┌──

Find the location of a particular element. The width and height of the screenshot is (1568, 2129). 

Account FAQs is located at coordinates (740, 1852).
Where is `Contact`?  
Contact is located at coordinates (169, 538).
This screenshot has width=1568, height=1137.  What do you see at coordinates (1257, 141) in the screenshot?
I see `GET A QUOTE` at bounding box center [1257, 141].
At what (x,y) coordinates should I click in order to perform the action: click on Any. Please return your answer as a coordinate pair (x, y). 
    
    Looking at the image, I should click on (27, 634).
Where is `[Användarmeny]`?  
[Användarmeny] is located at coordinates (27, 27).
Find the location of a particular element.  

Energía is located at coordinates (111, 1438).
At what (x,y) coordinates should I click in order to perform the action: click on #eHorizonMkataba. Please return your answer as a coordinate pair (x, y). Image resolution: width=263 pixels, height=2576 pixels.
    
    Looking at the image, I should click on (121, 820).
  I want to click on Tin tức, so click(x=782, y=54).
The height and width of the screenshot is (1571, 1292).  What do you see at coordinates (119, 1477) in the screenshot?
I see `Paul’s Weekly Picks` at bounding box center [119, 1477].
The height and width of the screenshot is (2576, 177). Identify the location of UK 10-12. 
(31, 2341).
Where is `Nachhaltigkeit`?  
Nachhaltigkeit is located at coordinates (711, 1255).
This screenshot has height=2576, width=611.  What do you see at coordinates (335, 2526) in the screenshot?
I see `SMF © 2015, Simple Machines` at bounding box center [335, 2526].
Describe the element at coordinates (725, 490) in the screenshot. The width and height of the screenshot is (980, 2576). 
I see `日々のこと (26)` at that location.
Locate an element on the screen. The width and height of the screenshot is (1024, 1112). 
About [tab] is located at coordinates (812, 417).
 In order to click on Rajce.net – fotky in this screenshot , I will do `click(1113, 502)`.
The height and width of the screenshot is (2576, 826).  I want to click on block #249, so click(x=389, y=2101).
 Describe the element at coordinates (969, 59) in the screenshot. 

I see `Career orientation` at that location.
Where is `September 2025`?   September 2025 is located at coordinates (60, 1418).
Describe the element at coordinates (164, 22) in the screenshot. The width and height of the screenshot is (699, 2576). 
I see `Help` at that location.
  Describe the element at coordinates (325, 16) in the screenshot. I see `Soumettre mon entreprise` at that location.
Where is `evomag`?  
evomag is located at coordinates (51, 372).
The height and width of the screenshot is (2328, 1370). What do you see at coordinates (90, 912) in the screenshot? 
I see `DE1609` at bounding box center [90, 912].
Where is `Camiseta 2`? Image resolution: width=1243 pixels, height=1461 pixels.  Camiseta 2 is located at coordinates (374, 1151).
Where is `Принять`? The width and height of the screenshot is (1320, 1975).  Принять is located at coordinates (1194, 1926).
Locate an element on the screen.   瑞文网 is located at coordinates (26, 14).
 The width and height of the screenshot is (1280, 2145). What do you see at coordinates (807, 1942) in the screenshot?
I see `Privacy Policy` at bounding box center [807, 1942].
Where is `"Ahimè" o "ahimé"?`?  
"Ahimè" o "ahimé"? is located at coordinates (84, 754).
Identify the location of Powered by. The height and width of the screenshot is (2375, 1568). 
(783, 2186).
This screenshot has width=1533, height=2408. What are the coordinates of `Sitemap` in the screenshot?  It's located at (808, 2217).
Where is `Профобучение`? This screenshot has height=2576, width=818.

└──

● WHAT YOU WILL DO:
The whole listing above should be output again exactly.

● WRITTEN RESPONSE:
Find the location of a particular element. The width and height of the screenshot is (1568, 2129). 

Account FAQs is located at coordinates (740, 1852).
Where is `Contact`?  
Contact is located at coordinates (169, 538).
This screenshot has width=1568, height=1137.  What do you see at coordinates (1257, 141) in the screenshot?
I see `GET A QUOTE` at bounding box center [1257, 141].
At what (x,y) coordinates should I click in order to perform the action: click on Any. Please return your answer as a coordinate pair (x, y). 
    
    Looking at the image, I should click on (27, 634).
Where is `[Användarmeny]`?  
[Användarmeny] is located at coordinates (27, 27).
Find the location of a particular element.  

Energía is located at coordinates (111, 1438).
At what (x,y) coordinates should I click in order to perform the action: click on #eHorizonMkataba. Please return your answer as a coordinate pair (x, y). Image resolution: width=263 pixels, height=2576 pixels.
    
    Looking at the image, I should click on (121, 820).
  I want to click on Tin tức, so click(x=782, y=54).
The height and width of the screenshot is (1571, 1292).  What do you see at coordinates (119, 1477) in the screenshot?
I see `Paul’s Weekly Picks` at bounding box center [119, 1477].
The height and width of the screenshot is (2576, 177). Identify the location of UK 10-12. 
(31, 2341).
Where is `Nachhaltigkeit`?  
Nachhaltigkeit is located at coordinates (711, 1255).
This screenshot has height=2576, width=611.  What do you see at coordinates (335, 2526) in the screenshot?
I see `SMF © 2015, Simple Machines` at bounding box center [335, 2526].
Describe the element at coordinates (725, 490) in the screenshot. The width and height of the screenshot is (980, 2576). 
I see `日々のこと (26)` at that location.
Locate an element on the screen. The width and height of the screenshot is (1024, 1112). 
About [tab] is located at coordinates (812, 417).
 In order to click on Rajce.net – fotky in this screenshot , I will do `click(1113, 502)`.
The height and width of the screenshot is (2576, 826).  I want to click on block #249, so click(x=389, y=2101).
 Describe the element at coordinates (969, 59) in the screenshot. 

I see `Career orientation` at that location.
Where is `September 2025`?   September 2025 is located at coordinates (60, 1418).
Describe the element at coordinates (164, 22) in the screenshot. The width and height of the screenshot is (699, 2576). 
I see `Help` at that location.
  Describe the element at coordinates (325, 16) in the screenshot. I see `Soumettre mon entreprise` at that location.
Where is `evomag`?  
evomag is located at coordinates (51, 372).
The height and width of the screenshot is (2328, 1370). What do you see at coordinates (90, 912) in the screenshot? 
I see `DE1609` at bounding box center [90, 912].
Where is `Camiseta 2`? Image resolution: width=1243 pixels, height=1461 pixels.  Camiseta 2 is located at coordinates (374, 1151).
Where is `Принять`? The width and height of the screenshot is (1320, 1975).  Принять is located at coordinates (1194, 1926).
Locate an element on the screen.   瑞文网 is located at coordinates (26, 14).
 The width and height of the screenshot is (1280, 2145). What do you see at coordinates (807, 1942) in the screenshot?
I see `Privacy Policy` at bounding box center [807, 1942].
Where is `"Ahimè" o "ahimé"?`?  
"Ahimè" o "ahimé"? is located at coordinates (84, 754).
Identify the location of Powered by. The height and width of the screenshot is (2375, 1568). 
(783, 2186).
This screenshot has width=1533, height=2408. What are the coordinates of `Sitemap` in the screenshot?  It's located at (808, 2217).
Where is `Профобучение`? This screenshot has height=2576, width=818.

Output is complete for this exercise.